§ Exercise objective
Print the data that follows again, keeping every line exact.

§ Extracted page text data
- - - - -
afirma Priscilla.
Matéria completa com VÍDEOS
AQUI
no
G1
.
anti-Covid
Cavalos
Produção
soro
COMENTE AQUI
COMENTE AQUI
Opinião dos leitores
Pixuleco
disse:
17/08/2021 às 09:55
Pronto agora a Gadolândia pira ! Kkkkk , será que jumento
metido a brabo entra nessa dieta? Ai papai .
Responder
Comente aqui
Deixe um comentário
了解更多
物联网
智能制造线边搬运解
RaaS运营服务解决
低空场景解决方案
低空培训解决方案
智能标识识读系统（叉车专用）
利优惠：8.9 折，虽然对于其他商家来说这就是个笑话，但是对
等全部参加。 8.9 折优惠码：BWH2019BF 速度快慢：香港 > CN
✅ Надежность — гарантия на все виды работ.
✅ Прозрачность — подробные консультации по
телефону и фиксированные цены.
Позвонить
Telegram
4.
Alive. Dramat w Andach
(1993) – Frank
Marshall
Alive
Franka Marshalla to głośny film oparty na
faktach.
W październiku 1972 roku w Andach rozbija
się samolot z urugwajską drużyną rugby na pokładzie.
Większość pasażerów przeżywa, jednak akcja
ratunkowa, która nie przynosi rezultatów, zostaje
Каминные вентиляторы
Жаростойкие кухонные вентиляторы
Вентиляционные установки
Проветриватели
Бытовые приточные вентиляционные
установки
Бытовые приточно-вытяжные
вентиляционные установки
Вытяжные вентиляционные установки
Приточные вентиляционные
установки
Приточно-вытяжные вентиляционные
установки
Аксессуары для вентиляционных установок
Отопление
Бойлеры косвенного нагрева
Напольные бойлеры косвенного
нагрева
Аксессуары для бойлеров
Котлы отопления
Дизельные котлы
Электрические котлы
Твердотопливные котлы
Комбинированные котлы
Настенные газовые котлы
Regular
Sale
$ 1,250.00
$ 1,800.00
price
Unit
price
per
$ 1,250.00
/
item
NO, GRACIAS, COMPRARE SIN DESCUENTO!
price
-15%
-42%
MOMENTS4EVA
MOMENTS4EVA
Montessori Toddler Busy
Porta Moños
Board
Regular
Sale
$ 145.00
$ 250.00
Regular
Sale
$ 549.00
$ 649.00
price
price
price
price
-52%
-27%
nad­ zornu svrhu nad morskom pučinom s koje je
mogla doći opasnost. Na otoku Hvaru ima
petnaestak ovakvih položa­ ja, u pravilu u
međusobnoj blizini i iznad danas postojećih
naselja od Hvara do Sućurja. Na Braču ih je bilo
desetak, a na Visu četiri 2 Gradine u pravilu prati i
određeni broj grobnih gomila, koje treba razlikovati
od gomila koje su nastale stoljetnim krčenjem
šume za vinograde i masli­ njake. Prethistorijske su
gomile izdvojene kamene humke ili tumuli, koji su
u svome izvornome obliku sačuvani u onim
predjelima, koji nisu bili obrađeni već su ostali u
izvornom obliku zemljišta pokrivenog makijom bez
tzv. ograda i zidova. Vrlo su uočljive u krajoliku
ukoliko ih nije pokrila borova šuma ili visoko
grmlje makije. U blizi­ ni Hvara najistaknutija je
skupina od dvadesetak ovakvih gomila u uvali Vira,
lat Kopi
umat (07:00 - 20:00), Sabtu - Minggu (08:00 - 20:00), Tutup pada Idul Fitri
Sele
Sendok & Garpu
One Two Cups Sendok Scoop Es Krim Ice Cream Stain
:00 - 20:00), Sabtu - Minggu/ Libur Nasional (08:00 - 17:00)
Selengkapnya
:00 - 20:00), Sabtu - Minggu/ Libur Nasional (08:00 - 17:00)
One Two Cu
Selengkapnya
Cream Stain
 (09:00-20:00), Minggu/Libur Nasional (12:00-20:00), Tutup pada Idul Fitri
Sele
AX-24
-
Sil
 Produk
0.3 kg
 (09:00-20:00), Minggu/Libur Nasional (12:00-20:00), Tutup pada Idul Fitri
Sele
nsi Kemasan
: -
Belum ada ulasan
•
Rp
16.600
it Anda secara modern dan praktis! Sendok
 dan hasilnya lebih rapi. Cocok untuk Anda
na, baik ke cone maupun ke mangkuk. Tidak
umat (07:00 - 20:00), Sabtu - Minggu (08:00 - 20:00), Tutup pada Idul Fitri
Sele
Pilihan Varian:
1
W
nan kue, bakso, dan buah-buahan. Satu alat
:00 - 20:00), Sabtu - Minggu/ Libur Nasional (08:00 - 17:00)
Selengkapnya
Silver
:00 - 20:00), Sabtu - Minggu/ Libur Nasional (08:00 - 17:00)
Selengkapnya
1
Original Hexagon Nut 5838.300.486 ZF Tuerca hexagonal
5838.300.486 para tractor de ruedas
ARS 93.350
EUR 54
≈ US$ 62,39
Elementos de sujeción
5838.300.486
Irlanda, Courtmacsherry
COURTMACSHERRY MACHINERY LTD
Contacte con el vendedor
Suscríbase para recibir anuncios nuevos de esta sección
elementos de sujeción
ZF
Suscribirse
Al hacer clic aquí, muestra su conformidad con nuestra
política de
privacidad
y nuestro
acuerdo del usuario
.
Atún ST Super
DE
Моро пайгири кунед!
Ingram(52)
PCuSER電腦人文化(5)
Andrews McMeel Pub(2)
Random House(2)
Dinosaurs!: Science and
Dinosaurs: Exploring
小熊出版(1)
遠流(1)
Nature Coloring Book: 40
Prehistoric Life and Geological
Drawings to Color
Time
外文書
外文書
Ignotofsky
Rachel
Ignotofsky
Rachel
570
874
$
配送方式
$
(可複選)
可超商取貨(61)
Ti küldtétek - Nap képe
- - - - -
§ Solved exercise
afirma Priscilla.
Matéria completa com VÍDEOS
AQUI
no
G1
.
anti-Covid
Cavalos
Produção
soro
COMENTE AQUI
COMENTE AQUI
Opinião dos leitores
Pixuleco
disse:
17/08/2021 às 09:55
Pronto agora a Gadolândia pira ! Kkkkk , será que jumento
metido a brabo entra nessa dieta? Ai papai .
Responder
Comente aqui
Deixe um comentário
了解更多
物联网
智能制造线边搬运解
RaaS运营服务解决
低空场景解决方案
低空培训解决方案
智能标识识读系统（叉车专用）
利优惠：8.9 折，虽然对于其他商家来说这就是个笑话，但是对
等全部参加。 8.9 折优惠码：BWH2019BF 速度快慢：香港 > CN
✅ Надежность — гарантия на все виды работ.
✅ Прозрачность — подробные консультации по
телефону и фиксированные цены.
Позвонить
Telegram
4.
Alive. Dramat w Andach
(1993) – Frank
Marshall
Alive
Franka Marshalla to głośny film oparty na
faktach.
W październiku 1972 roku w Andach rozbija
się samolot z urugwajską drużyną rugby na pokładzie.
Większość pasażerów przeżywa, jednak akcja
ratunkowa, która nie przynosi rezultatów, zostaje
Каминные вентиляторы
Жаростойкие кухонные вентиляторы
Вентиляционные установки
Проветриватели
Бытовые приточные вентиляционные
установки
Бытовые приточно-вытяжные
вентиляционные установки
Вытяжные вентиляционные установки
Приточные вентиляционные
установки
Приточно-вытяжные вентиляционные
установки
Аксессуары для вентиляционных установок
Отопление
Бойлеры косвенного нагрева
Напольные бойлеры косвенного
нагрева
Аксессуары для бойлеров
Котлы отопления
Дизельные котлы
Электрические котлы
Твердотопливные котлы
Комбинированные котлы
Настенные газовые котлы
Regular
Sale
$ 1,250.00
$ 1,800.00
price
Unit
price
per
$ 1,250.00
/
item
NO, GRACIAS, COMPRARE SIN DESCUENTO!
price
-15%
-42%
MOMENTS4EVA
MOMENTS4EVA
Montessori Toddler Busy
Porta Moños
Board
Regular
Sale
$ 145.00
$ 250.00
Regular
Sale
$ 549.00
$ 649.00
price
price
price
price
-52%
-27%
nad­ zornu svrhu nad morskom pučinom s koje je
mogla doći opasnost. Na otoku Hvaru ima
petnaestak ovakvih položa­ ja, u pravilu u
međusobnoj blizini i iznad danas postojećih
naselja od Hvara do Sućurja. Na Braču ih je bilo
desetak, a na Visu četiri 2 Gradine u pravilu prati i
određeni broj grobnih gomila, koje treba razlikovati
od gomila koje su nastale stoljetnim krčenjem
šume za vinograde i masli­ njake. Prethistorijske su
gomile izdvojene kamene humke ili tumuli, koji su
u svome izvornome obliku sačuvani u onim
predjelima, koji nisu bili obrađeni već su ostali u
izvornom obliku zemljišta pokrivenog makijom bez
tzv. ograda i zidova. Vrlo su uočljive u krajoliku
ukoliko ih nije pokrila borova šuma ili visoko
grmlje makije. U blizi­ ni Hvara najistaknutija je
skupina od dvadesetak ovakvih gomila u uvali Vira,
lat Kopi
umat (07:00 - 20:00), Sabtu - Minggu (08:00 - 20:00), Tutup pada Idul Fitri
Sele
Sendok & Garpu
One Two Cups Sendok Scoop Es Krim Ice Cream Stain
:00 - 20:00), Sabtu - Minggu/ Libur Nasional (08:00 - 17:00)
Selengkapnya
:00 - 20:00), Sabtu - Minggu/ Libur Nasional (08:00 - 17:00)
One Two Cu
Selengkapnya
Cream Stain
 (09:00-20:00), Minggu/Libur Nasional (12:00-20:00), Tutup pada Idul Fitri
Sele
AX-24
-
Sil
 Produk
0.3 kg
 (09:00-20:00), Minggu/Libur Nasional (12:00-20:00), Tutup pada Idul Fitri
Sele
nsi Kemasan
: -
Belum ada ulasan
•
Rp
16.600
it Anda secara modern dan praktis! Sendok
 dan hasilnya lebih rapi. Cocok untuk Anda
na, baik ke cone maupun ke mangkuk. Tidak
umat (07:00 - 20:00), Sabtu - Minggu (08:00 - 20:00), Tutup pada Idul Fitri
Sele
Pilihan Varian:
1
W
nan kue, bakso, dan buah-buahan. Satu alat
:00 - 20:00), Sabtu - Minggu/ Libur Nasional (08:00 - 17:00)
Selengkapnya
Silver
:00 - 20:00), Sabtu - Minggu/ Libur Nasional (08:00 - 17:00)
Selengkapnya
1
Original Hexagon Nut 5838.300.486 ZF Tuerca hexagonal
5838.300.486 para tractor de ruedas
ARS 93.350
EUR 54
≈ US$ 62,39
Elementos de sujeción
5838.300.486
Irlanda, Courtmacsherry
COURTMACSHERRY MACHINERY LTD
Contacte con el vendedor
Suscríbase para recibir anuncios nuevos de esta sección
elementos de sujeción
ZF
Suscribirse
Al hacer clic aquí, muestra su conformidad con nuestra
política de
privacidad
y nuestro
acuerdo del usuario
.
Atún ST Super
DE
Моро пайгири кунед!
Ingram(52)
PCuSER電腦人文化(5)
Andrews McMeel Pub(2)
Random House(2)
Dinosaurs!: Science and
Dinosaurs: Exploring
小熊出版(1)
遠流(1)
Nature Coloring Book: 40
Prehistoric Life and Geological
Drawings to Color
Time
外文書
外文書
Ignotofsky
Rachel
Ignotofsky
Rachel
570
874
$
配送方式
$
(可複選)
可超商取貨(61)
Ti küldtétek - Nap képe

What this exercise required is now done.